Hull Storey Gibson only buys malls located within counties of 100,000 people or less, making Augusta too large for the model.
“We don’t really have an exit strategy,” he said. “We’re operators, so when the opportunity comes along to acquire a good property, that’s what we’re looking for.”
Jerry Wit, is a senior vice president at St. John Properties, which recently acquired the Harrisburg Mall in Harrisburg, Pa.
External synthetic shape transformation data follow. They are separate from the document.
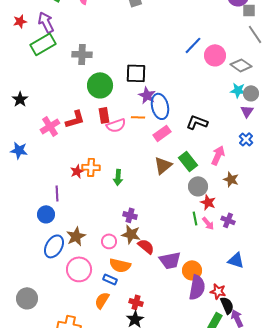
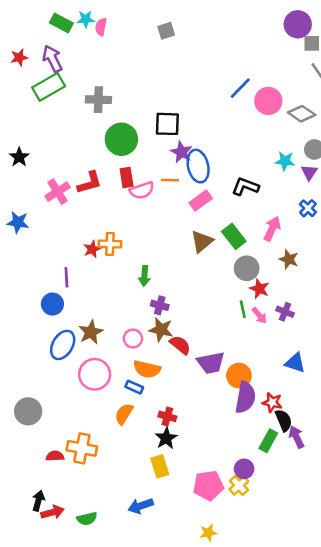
cyan star: (238, 90) -> (285, 161), moved
green arrow: (118, 177) -> (144, 276), moved

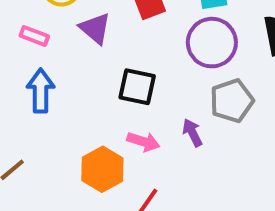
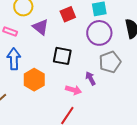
pink arrow: (143, 142) -> (73, 90), moved
orange hexagon: (102, 169) -> (34, 80), moved

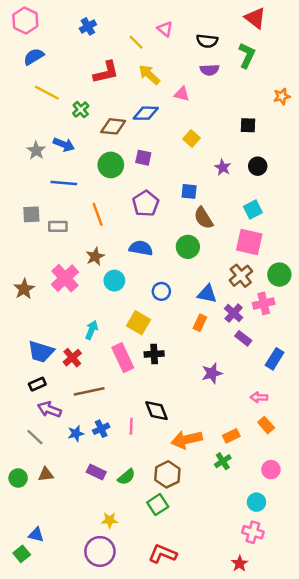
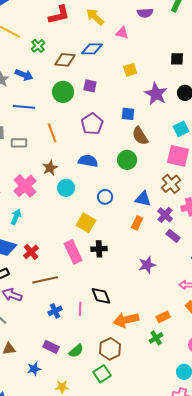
yellow square: (191, 138) -> (130, 70), turned 32
purple star: (223, 167) -> (156, 94), size x1.6
cyan arrow: (92, 330) -> (16, 217), moved
blue star: (76, 433) -> (34, 369), moved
He said distressed commercial real estate is just now being released by the banks.
“When this recession first started, a lot of us started to lick our lips, anticipating some real rock-bottom prices,” he said. “Five years into the recession, we’re finally seeing some of these banks releasing some properties.”
Cal Evans, regional appraiser with Synovus-Augusta First Bank and Trust, said while Georgia’s community banks disposed of toxic assets in 2008 and 2009, properties owned by larger, national banks are just now hitting the market.
“Hull Storey Gibson is really establishing the template for this,” he said. “They certainly have the expertise and management style, and they’re getting the right kind of new anchor stores.”
In the aftermath of the recession, Evans said, consolidation and contraction are in place all over the country to increase efficiency and bring back profitability.
Hull Storey Gibson understands this, Evans said, and is able to spot distressed properties that they will be able to turn around.
“They’ve got a really good theory going,” he said.
In the 2000s, too much retail space was created per capita, and the unsustainability has become apparent, Gibson said.
“A lot of stuff was built that did not need to be built,” he said.
That growth was deceptive, he said, because demand for more retail was there because it was easier for people to get credit cards and borrow money, and not because there was an increase in the ability to afford these purchases.
“This boom in retail activity was based on the unsustainable increase in debt,” he said.
Hull Storey Gibson employs 100 people, with 55 in the Augusta headquarters and 45 in the malls. Malls will usually have two company representatives on site, and the rest of the staff is contracted out.
The Augusta-based management staff travels frequently, Gibson said, keeping their three company planes flying every day.
“We don’t believe in maintenance,” he said. “We want to improve, get better, every day.”